LISTED RECORDS below:

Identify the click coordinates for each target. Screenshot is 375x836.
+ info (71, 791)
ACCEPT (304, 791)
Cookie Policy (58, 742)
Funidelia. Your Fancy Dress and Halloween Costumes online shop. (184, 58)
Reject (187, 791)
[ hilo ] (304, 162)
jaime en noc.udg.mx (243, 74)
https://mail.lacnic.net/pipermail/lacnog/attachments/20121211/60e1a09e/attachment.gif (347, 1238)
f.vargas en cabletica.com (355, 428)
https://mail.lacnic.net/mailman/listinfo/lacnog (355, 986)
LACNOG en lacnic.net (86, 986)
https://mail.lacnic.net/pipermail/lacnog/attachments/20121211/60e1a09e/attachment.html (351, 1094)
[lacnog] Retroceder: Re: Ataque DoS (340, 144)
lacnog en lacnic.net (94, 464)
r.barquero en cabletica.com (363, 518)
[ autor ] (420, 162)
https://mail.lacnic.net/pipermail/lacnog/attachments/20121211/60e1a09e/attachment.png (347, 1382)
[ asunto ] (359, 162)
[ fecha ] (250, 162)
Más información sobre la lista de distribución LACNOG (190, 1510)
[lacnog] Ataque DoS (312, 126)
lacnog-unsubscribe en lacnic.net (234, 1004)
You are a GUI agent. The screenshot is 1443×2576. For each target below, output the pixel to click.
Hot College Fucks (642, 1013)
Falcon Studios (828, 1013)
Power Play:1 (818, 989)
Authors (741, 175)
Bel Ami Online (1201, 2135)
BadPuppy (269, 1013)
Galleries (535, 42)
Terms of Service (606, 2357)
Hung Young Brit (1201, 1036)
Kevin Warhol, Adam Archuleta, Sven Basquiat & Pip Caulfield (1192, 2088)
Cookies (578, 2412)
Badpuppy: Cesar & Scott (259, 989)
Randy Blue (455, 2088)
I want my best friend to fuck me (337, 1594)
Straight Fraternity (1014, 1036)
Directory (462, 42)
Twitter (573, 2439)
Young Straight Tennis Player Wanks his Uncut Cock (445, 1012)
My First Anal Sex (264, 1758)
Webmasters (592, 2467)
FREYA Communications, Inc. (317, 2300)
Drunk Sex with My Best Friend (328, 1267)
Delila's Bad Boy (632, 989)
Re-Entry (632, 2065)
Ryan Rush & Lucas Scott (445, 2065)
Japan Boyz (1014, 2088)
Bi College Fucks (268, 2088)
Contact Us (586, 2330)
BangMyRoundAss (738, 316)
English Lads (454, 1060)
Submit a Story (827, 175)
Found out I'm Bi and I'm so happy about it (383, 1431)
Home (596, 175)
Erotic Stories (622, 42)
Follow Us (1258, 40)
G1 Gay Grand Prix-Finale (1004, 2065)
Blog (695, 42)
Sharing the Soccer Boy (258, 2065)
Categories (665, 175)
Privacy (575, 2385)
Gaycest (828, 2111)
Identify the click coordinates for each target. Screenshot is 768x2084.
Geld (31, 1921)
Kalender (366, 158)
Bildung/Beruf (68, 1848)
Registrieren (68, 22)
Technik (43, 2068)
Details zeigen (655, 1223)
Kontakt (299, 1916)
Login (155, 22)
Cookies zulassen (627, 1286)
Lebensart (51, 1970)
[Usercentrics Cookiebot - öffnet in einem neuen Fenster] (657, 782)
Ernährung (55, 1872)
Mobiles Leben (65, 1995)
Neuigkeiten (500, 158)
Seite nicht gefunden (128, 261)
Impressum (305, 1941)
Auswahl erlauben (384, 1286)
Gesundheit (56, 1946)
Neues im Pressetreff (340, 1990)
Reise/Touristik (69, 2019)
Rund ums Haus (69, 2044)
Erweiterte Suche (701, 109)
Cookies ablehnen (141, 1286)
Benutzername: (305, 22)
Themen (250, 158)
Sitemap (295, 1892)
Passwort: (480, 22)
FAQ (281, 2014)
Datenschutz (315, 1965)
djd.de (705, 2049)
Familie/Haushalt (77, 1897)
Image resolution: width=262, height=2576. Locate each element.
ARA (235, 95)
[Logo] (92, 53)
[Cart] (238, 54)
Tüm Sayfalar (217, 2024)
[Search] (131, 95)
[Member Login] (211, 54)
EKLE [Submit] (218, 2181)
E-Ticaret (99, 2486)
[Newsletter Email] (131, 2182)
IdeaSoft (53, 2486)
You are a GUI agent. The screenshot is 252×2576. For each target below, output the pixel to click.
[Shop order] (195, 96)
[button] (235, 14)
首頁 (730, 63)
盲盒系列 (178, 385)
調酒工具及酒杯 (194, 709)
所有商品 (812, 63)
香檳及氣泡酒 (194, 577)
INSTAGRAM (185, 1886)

End of LISTED RECORDS.

# [WHAT IS REQUIRED]
Working from the material above, restate word for word the lines between the line with "My First Anal Sex (264, 1758)" and the line with "Blog (695, 42)", both included, and only those.

# [SOLUTION FOR THIS TASK]
My First Anal Sex (264, 1758)
Webmasters (592, 2467)
FREYA Communications, Inc. (317, 2300)
Drunk Sex with My Best Friend (328, 1267)
Delila's Bad Boy (632, 989)
Re-Entry (632, 2065)
Ryan Rush & Lucas Scott (445, 2065)
Japan Boyz (1014, 2088)
Bi College Fucks (268, 2088)
Contact Us (586, 2330)
BangMyRoundAss (738, 316)
English Lads (454, 1060)
Submit a Story (827, 175)
Found out I'm Bi and I'm so happy about it (383, 1431)
Home (596, 175)
Erotic Stories (622, 42)
Follow Us (1258, 40)
G1 Gay Grand Prix-Finale (1004, 2065)
Blog (695, 42)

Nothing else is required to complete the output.